Here's a couple of my keepers from that surprise day with the 60D. The first one is f4, 1/100, at 105mm, and the second, f4, 1/100, at 50mm. Needless to say, I had to do some noise removal and slight lighting adjustments in post processing.


----------



## Derrel (Apr 19, 2014)

You'll want a FAST-focusing lens, and the 50 1.2-L and 85 1.2-L lenses are not really know as "fast-focusers"...they have a lot of big, heavy glass to move, and on both lenses focusing precision and accuracy are the biggest issues that Canon made sure they got dialed in right, because many people will shoot those lenses wide-open at f/1.2, where the depth of field is realllllly thin. 
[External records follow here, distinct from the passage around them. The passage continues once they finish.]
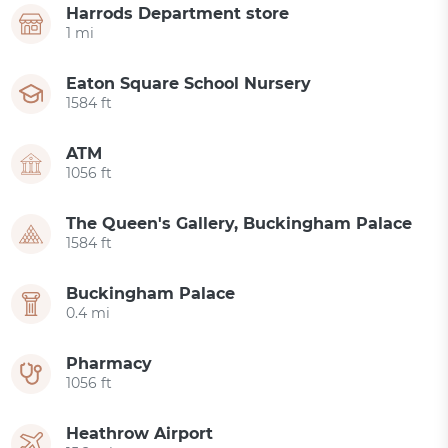
Harrods Department store
1 mi
Eaton Square School Nursery
1584 ft
ATM
1056 ft
The Queen's Gallery, Buckingham Palace
1584 ft
Buckingham Palace
0.4 mi
Pharmacy
1056 ft
Heathrow Airport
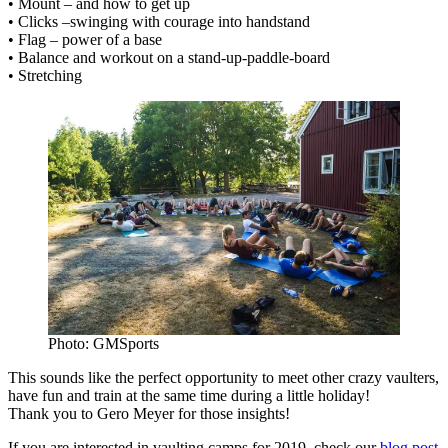
• Mount – and how to get up
• Clicks –swinging with courage into handstand
• Flag – power of a base
• Balance and workout on a stand-up-paddle-board
• Stretching
Photo: GMSports
This sounds like the perfect opportunity to meet other crazy vaulters,
have fun and train at the same time during a little holiday!
Thank you to Gero Meyer for those insights!
If you are interested in vaulting camps for 2019, check our
blog post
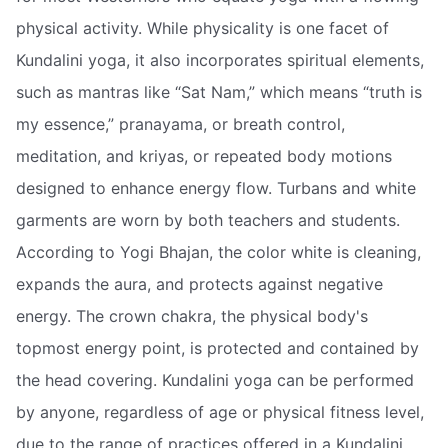
physical activity. While physicality is one facet of
Kundalini yoga, it also incorporates spiritual elements,
such as mantras like “Sat Nam,” which means “truth is
my essence,” pranayama, or breath control,
meditation, and kriyas, or repeated body motions
designed to enhance energy flow. Turbans and white
garments are worn by both teachers and students.
According to Yogi Bhajan, the color white is cleaning,
expands the aura, and protects against negative
energy. The crown chakra, the physical body's
topmost energy point, is protected and contained by
the head covering. Kundalini yoga can be performed
by anyone, regardless of age or physical fitness level,
due to the range of practices offered in a Kundalini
The 50/1.4 and 85/1.8 EF are fast focusing lenses, with more-normal weight, and MUCH smaller lens groups that the AF motor has to move back and forth to achieve spot-on focus. I would go with the standard 50mm f/1.4 and 85mm f/1.8 lenses. And remember...many times the performers are actually "lighted", by more light than the camera's averaging meter will "see", due to so much black background behind them, which is not lighted by spots or even floods. I used to own the 50mm f/1.8 Canon, and on my 5D and 20D, it was NOT a very snappy focusing lens in challenging lighting, so I gave it to my wife's nephew when he went off to art school in Seattle to study photography, and I bought the 50/1.4 EF instead, and was much happier with its performance, especially in its sureness and speed in focusing.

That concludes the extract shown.